When I arrived at the chapel, I walked in to this round wooden building. It had a low rising dome and windows set in around the exterior wall of the structure. Glass windows were unusual in this war zone as explosions from incoming mortar rounds could blow them inward. Although it was not large, it was an impressive structure in the midst of long barracks and other rectangular military buildings most of which were covered with canvas roofs. I was hot, dusty, and tired and felt frustrated after the long walk. Inside the chapel, the altar was set in front of the wall near the door through which I entered. The floor was laid in long planks and the ceiling was open with its beams exposed. A semi-circle of wooden pews, maybe ten rows deep, surrounded the altar on three sides. I quietly took a seat near the door at the right of the altar. In my distraction, I hadn’t taken the misselette from the table next to the door. The misselette is a book with the mass prayers and bible reading for the mass of the day. One man kindly walked to me and gave me a misselette. I must have looked uncomfortable and unfamiliar with the proceedings so this man, a young guy like me, opened the book to the proper page. I reacted in a frustrated way. Some of my religions pride poked out and I said to myself “what’s this guy doing, I’m know what’s going on.” In a few minutes, I began to relax and I settled in for the service. It was early in the mass, the time just after the opening prayers. A soldier got up, walked to the altar, and read the first two readings for the day, one from the Old Testament and the other from the New. I don’t remember the message of those scripture readings nor that of the Gospel passage that the priest read; however, I do remember a few words from the priest’s sermon. They are engraved in my mind.

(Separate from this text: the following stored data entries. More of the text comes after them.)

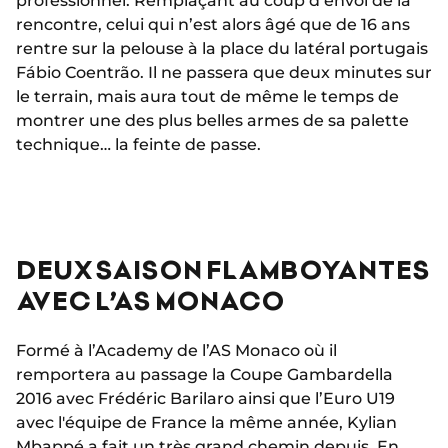
professionnel. Remplaçant au coup d’envoi de la
rencontre, celui qui n’est alors âgé que de 16 ans
rentre sur la pelouse à la place du latéral portugais
Fábio Coentrão. Il ne passera que deux minutes sur
le terrain, mais aura tout de même le temps de
montrer une des plus belles armes de sa palette
technique… la feinte de passe.
DEUX SAISON FLAMBOYANTES
AVEC L’AS MONACO
Formé à l’Academy de l’AS Monaco où il
remportera au passage la Coupe Gambardella
2016 avec Frédéric Barilaro ainsi que l’Euro U19
avec l'équipe de France la même année, Kylian
Mbappé a fait un très grand chemin depuis. En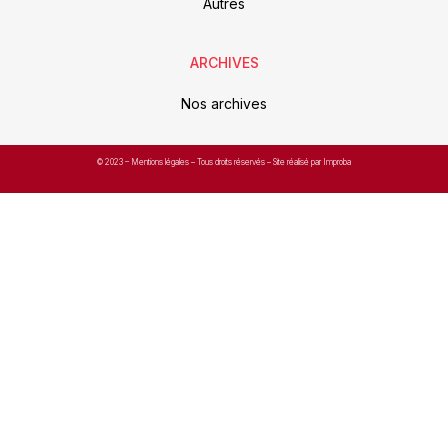
Autres
ARCHIVES
Nos archives
© 2023 –
Mentions légales
– Tous droits réservés – Site réalisé par Improba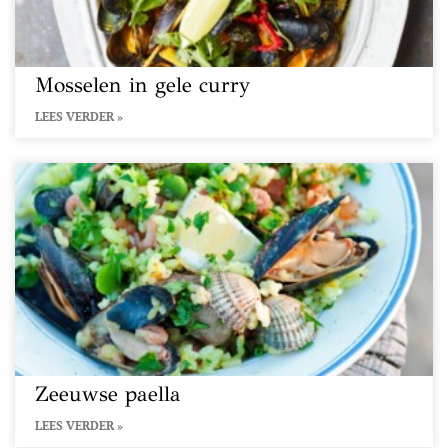
Mosselen in gele curry
LEES VERDER »
Zeeuwse paella
LEES VERDER »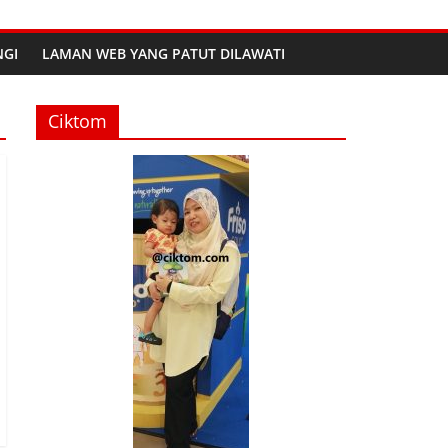
GI
LAMAN WEB YANG PATUT DILAWATI
Ciktom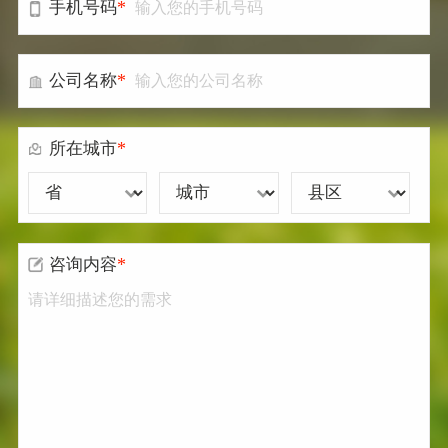
*
手机号码
*
公司名称
*
所在城市
*
咨询内容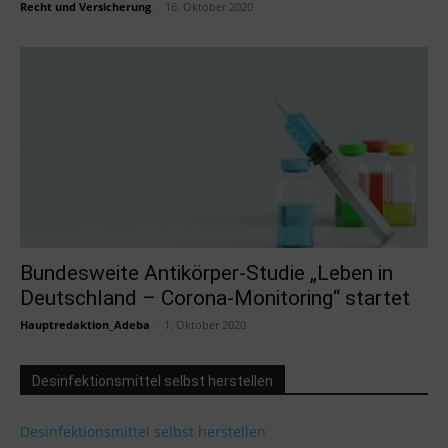
Recht und Versicherung
-
16. Oktober 2020
Bundesweite Antikörper-Studie „Leben in
Deutschland – Corona-Monitoring“ startet
Hauptredaktion_Adeba
-
1. Oktober 2020
Desinfektionsmittel selbst herstellen
Desinfektionsmittel selbst herstellen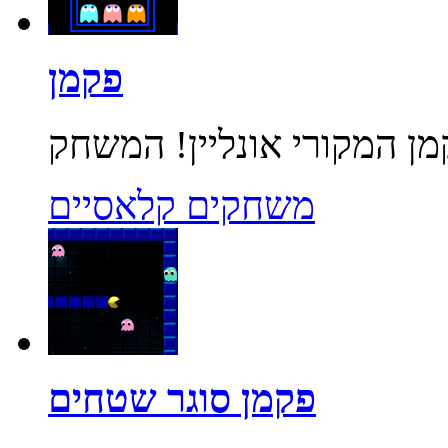
פקמן
משחקים קלאסיים
פקמן סוגר שטחים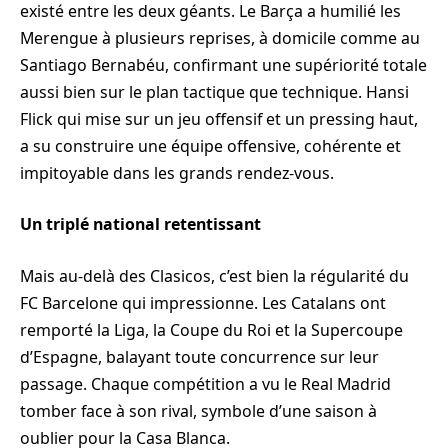
existé entre les deux géants. Le Barça a humilié les
Merengue à plusieurs reprises, à domicile comme au
Santiago Bernabéu, confirmant une supériorité totale
aussi bien sur le plan tactique que technique. Hansi
Flick qui mise sur un jeu offensif et un pressing haut,
a su construire une équipe offensive, cohérente et
impitoyable dans les grands rendez-vous.
Un triplé national retentissant
Mais au-delà des Clasicos, c’est bien la régularité du
FC Barcelone qui impressionne. Les Catalans ont
remporté la Liga, la Coupe du Roi et la Supercoupe
d’Espagne, balayant toute concurrence sur leur
passage. Chaque compétition a vu le Real Madrid
tomber face à son rival, symbole d’une saison à
oublier pour la Casa Blanca.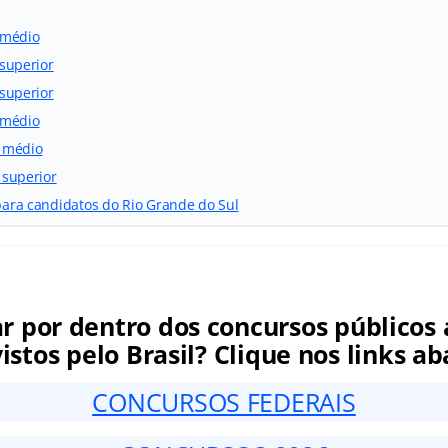
l médio
 superior
 superior
l médio
l médio
l superior
 para candidatos do Rio Grande do Sul
ar por dentro dos concursos públicos 
istos pelo Brasil? Clique nos links ab
CONCURSOS FEDERAIS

The priest, a taller man with short graying hair who looked to be in his late forties or early fifties, stood squarely at the ambo at the left of the alter. He spoke about love to the soldiers present. However, his words in no way reflect the Christian message in I Corinthians 13: “Love is patient; love is kind; . . . it does not rejoice in wrongdoing . . . Love never fails . . .” This priest’s words sent another message as he boldly proclaimed a moral stance, “It’s alright to kill as many Vietnamese as you can and you can have sex with as many women as you want. But just make sure that love your buddies!” At first his words sounded appealing. They gave me permission to do things that my teachers and ministers taught were wrong. Then the full impact of what he said set in and I thought, “this man is nuts!” “How could he say such thing and from the alter.” His words shocked me. I was in a daze for the rest of the mass, almost reeling from his words that had little to do with the Christian love instilled in me as I grew up. After the mass, I left the chapel and as I walked back to my barracks anger permeated me as this priest’s words that condoned violence, even unnecessary and indiscriminate violence, and the sexual use of women swirled in my head. I knew that acting on what he said would profoundly inhibit the experience of love for which I longed.